Bentuk Nilai (Value Form atau Form of Value): Bagian 1

TOPIK ini, didedikasikan Marx untuk mendiskusikan tentang asal-usul munculnya uang (money). Tetapi, di sini ia tidak berbicara sejarah kemunculan uang, misalnya dari sistem barter, uang metal atau koin, emas, uang kertas, hingga uang elektronik seperti yang kita kenal sekarang ini. Apa yang ingin dijelaskannya adalah sejarah perkembangan dalam kaitannya dengan perkembangan hubungan konseptual dalam sistem kapitalisme. Misalnya, hubungan antara ‘bentuk sederhana dari nilai/simple form of value’ dan ‘bentuk uang/money form’ yang dominan dalam sistem kapitalisme (Heinrich, 2012:56). Karena itu, ia tidak memaksudkan penjabarannya ini untuk meyakinkan kita bahwa uang merupakan alat yang paling mumpuni untuk mengatasi keterbatasan dari pertukaran dalam bentuk barter, sebagaimana yang diajarkan kepada kita selama ini.
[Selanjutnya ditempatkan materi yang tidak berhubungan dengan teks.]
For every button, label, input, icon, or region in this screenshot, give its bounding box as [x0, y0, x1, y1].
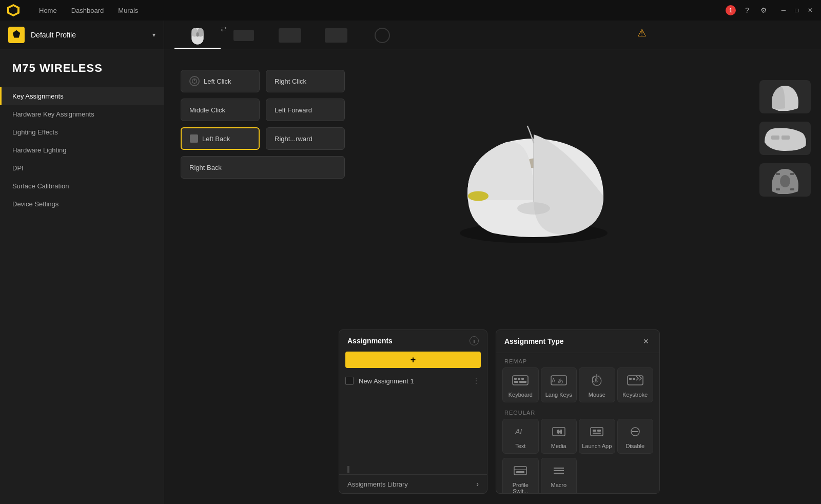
sidebar-item-key-assignments[interactable]: Key Assignments: [0, 87, 164, 105]
assignments-info-icon[interactable]: i: [470, 336, 479, 345]
page-title: M75 WIRELESS: [0, 62, 164, 87]
assignments-header: Assignments i: [339, 330, 487, 352]
nav-dashboard[interactable]: Dashboard: [65, 5, 110, 16]
library-arrow-icon: ›: [476, 480, 479, 488]
svg-rect-50: [516, 471, 524, 473]
assignment-menu-icon[interactable]: ⋮: [472, 376, 481, 385]
svg-rect-43: [593, 430, 596, 432]
minimize-button[interactable]: ─: [779, 6, 788, 15]
svg-rect-21: [514, 378, 517, 380]
type-keystroke[interactable]: Keystroke: [617, 367, 654, 402]
notification-icon[interactable]: 1: [726, 5, 736, 15]
device-tab-4[interactable]: [313, 23, 359, 49]
nav-home[interactable]: Home: [33, 5, 63, 16]
sidebar-item-device-settings[interactable]: Device Settings: [0, 195, 164, 213]
device-tab-3[interactable]: [267, 23, 313, 49]
assignments-library[interactable]: Assignments Library ›: [339, 474, 487, 493]
btn-right-back[interactable]: Right Back: [181, 156, 345, 179]
type-lang-keys[interactable]: A あ Lang Keys: [541, 367, 577, 402]
sidebar-label: DPI: [12, 164, 24, 172]
profile-bar[interactable]: Default Profile ▾: [0, 21, 164, 49]
mouse-left-view[interactable]: [759, 122, 811, 155]
regular-label: REGULAR: [496, 404, 659, 419]
regular-type-grid: AI Text: [496, 419, 659, 456]
sidebar-item-lighting[interactable]: Lighting Effects: [0, 123, 164, 141]
type-label: Lang Keys: [545, 392, 572, 398]
left-click-icon: [189, 76, 200, 86]
device-tab-mouse[interactable]: [174, 23, 221, 49]
svg-rect-40: [558, 430, 559, 434]
svg-marker-2: [13, 30, 21, 37]
cursor-indicator: ▌: [339, 464, 487, 474]
mouse-top-view[interactable]: [759, 80, 811, 113]
type-label: Macro: [551, 482, 566, 488]
type-text[interactable]: AI Text: [502, 419, 539, 454]
type-launch-app[interactable]: Launch App: [579, 419, 615, 454]
lang-keys-icon: A あ: [550, 372, 568, 389]
svg-rect-24: [514, 381, 518, 383]
left-back-icon: [190, 134, 198, 143]
window-controls: ─ □ ✕: [779, 6, 815, 15]
sidebar-label: Lighting Effects: [12, 128, 58, 136]
atype-header: Assignment Type ✕: [496, 330, 659, 353]
svg-rect-36: [633, 378, 635, 380]
device-tab-2[interactable]: [221, 23, 267, 49]
svg-rect-48: [514, 467, 526, 475]
mouse-tab-icon: [187, 28, 208, 43]
sidebar-label: Hardware Lighting: [12, 146, 67, 154]
library-label: Assignments Library: [347, 480, 408, 488]
titlebar: Home Dashboard Murals 1 ? ⚙ ─ □ ✕: [0, 0, 821, 21]
device-tab-5[interactable]: [359, 23, 405, 49]
btn-left-back[interactable]: Left Back: [181, 127, 260, 150]
close-atype-button[interactable]: ✕: [641, 336, 651, 346]
type-label: Keyboard: [509, 392, 533, 398]
settings-icon[interactable]: ⚙: [758, 5, 769, 15]
sidebar-label: Surface Calibration: [12, 182, 69, 190]
sidebar-item-hardware-key[interactable]: Hardware Key Assignments: [0, 105, 164, 123]
content-area: Left Click Right Click Middle Click Left…: [164, 49, 821, 504]
svg-rect-14: [781, 135, 790, 140]
svg-point-12: [517, 202, 550, 215]
extra-type-grid: Profile Swit... Macro: [496, 458, 659, 494]
maximize-button[interactable]: □: [792, 6, 802, 15]
type-mouse[interactable]: Mouse: [579, 367, 615, 402]
btn-label: Right Click: [275, 77, 306, 85]
svg-rect-19: [790, 188, 794, 190]
assignment-type-panel: Assignment Type ✕ REMAP: [496, 329, 660, 494]
assignments-title: Assignments: [347, 337, 393, 345]
sidebar-item-hardware-lighting[interactable]: Hardware Lighting: [0, 141, 164, 159]
svg-text:A: A: [552, 377, 556, 383]
btn-middle-click[interactable]: Middle Click: [181, 99, 260, 121]
add-assignment-button[interactable]: +: [345, 352, 481, 368]
btn-left-click[interactable]: Left Click: [181, 70, 260, 92]
type-keyboard[interactable]: Keyboard: [502, 367, 539, 402]
nav-murals[interactable]: Murals: [112, 5, 144, 16]
btn-right-click[interactable]: Right Click: [266, 70, 345, 92]
btn-right-forward[interactable]: Right...rward: [266, 127, 345, 150]
mouse-button-grid: Left Click Right Click Middle Click Left…: [181, 70, 345, 179]
type-disable[interactable]: Disable: [617, 419, 654, 454]
svg-rect-44: [597, 430, 601, 432]
sidebar-item-surface[interactable]: Surface Calibration: [0, 177, 164, 195]
help-icon[interactable]: ?: [742, 5, 752, 15]
btn-left-forward[interactable]: Left Forward: [266, 99, 345, 121]
type-profile-switch[interactable]: Profile Swit...: [502, 458, 539, 494]
macro-icon: [550, 462, 568, 479]
btn-label: Left Back: [202, 135, 230, 143]
assignments-panel: Assignments i + New Assignment 1 ⋮ ▌ Ass…: [339, 329, 487, 494]
launch-app-icon: [588, 423, 606, 440]
media-icon: [550, 423, 568, 440]
svg-point-11: [468, 191, 488, 201]
sidebar-item-dpi[interactable]: DPI: [0, 159, 164, 177]
profile-switch-icon: [511, 462, 530, 479]
close-button[interactable]: ✕: [806, 6, 815, 15]
sidebar-label: Device Settings: [12, 200, 58, 208]
mouse-bottom-view[interactable]: [759, 163, 811, 197]
type-macro[interactable]: Macro: [541, 458, 577, 494]
btn-label: Middle Click: [189, 106, 225, 114]
svg-rect-20: [513, 376, 528, 385]
assignment-checkbox[interactable]: [345, 377, 354, 385]
assignment-item[interactable]: New Assignment 1 ⋮: [339, 372, 487, 390]
type-label: Mouse: [589, 392, 605, 398]
type-media[interactable]: Media: [541, 419, 577, 454]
Mengikuti penjelasan Marx tentang topik ini, kita seperti diajak untuk berenang lebih dalam di lautan dialektika hubungan antara nilai-guna (use-value) -→ nilai (value) –→ dan nilai-tukar (exchange-value), atau hubungan dialektik antara relasi sosial yang tidak tampak (immaterial) dengan benda-benda yang tampak (material). Filsuf Paul Mattick Jr. (Moseley, 1993) mengatakan, di bagian ini sangat terasa bagaimana Marx begitu terpengaruh oleh Hegel, khususnya berkaitan dengan metode presentasinya dari yang tampak (appearance) menuju yang esensial (essence) dan kembali lagi ke bentuknya yang tampak (appearance). Dengan metode ini, Marx mengatakan bahwa bentuk uang adalah sesuatu yang muncul dari dalam logika kapitalis itu sendiri, bukan sesuatu yang datang dari luar atau terpisah darinya, seperti yang disimpulkan David Ricardo.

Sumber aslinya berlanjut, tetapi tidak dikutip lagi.